Valentine’s Day Cards
Wear your heart on your sleeve with these Valentine’s Day cards and their messages of Be Mine and Be my Valentine. Cover them with little crosses to signify kisses, and send them winging on their way.
Did You Know
In the Middle Ages, people who could not sign their name would sign with a cross. So the cross became associated with a declaration. And from there to a declaration of love.
Wearing Your Heart On Your Sleeve
A person declares their love with a Valentine’s Day card. Some people send their card anonymously. In that case we might tell them that faint heart never won a fair lady. If they sign their name and let the recipient know who they are – we say they wear their heart on their sleeve.
Strips Of Paper Valentines
In the Middle Ages, people took strips of paper and wrote down the names of people to whom they were attracted. Then they put the strips of paper in a bowl and drew out one. That would be their valentine. During the week around Valentine’s Day they take that strip of paper pinned to their sleeves for all to see. And that is the origin of wearing your heart on your sleeve.

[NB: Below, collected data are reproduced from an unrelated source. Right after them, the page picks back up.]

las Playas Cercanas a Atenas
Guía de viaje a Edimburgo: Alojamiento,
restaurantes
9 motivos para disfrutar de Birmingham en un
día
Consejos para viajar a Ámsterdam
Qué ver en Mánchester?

The Origin Of Valentine’s Day
In ancient Rome they celebrated the Feast of Lupercalia on February 14th in honour of the goddess Juno. Juno was the queen of the gods and the goddess of women and marriage. She was also the queen of Roman gods and goddesses. And we know there was a Valentine who was martyred.
But trying to weave Valentine into the celebration of the day gets murky. Some sources claim that Pope Gelasius I established the holiday in at the end of the Middle Ages in honour of the martyr Valentine.
King Henry VIII
Other sources claim that King Henry VIII declared the holiday in 1537. Whatever the truth, we know that in 1969 Pope Paul VI ordered the holiday taken out of the General Roman Calendar of saints.
The Box Of Chocolates
The box of chocolates that a person might present to their Valentine has a history in medicine. In the 1800s a doctor might prescribe chocolate to someone pining for a lost love. From there is was a small step to Richard Cadbury of Cadbury’s chocolate fame. He is the founder of the company that produced the first commercial box of chocolates for Valentine’s Day.
Our Valentine’s Day cards
There are currently twenty cards in the range. There are hearts all aflutter and heart-shaped balloons in the Clouds. Then there are admonitions not to sit under the apple tree with anyone else but the sender. For those who like to be tickled we have Quill with its promise to tickle one another happily every after.
For Guinea Pig Lovers
And for guinea pig lovers, we have a card name ‘Shy. In this card a little piggy says it is a bit shy about asking but would the recipient like to be its valentine? And then we have ‘Stars’ and a message picked out in the heavens. It reads that it is written in the stars! Be my valentine.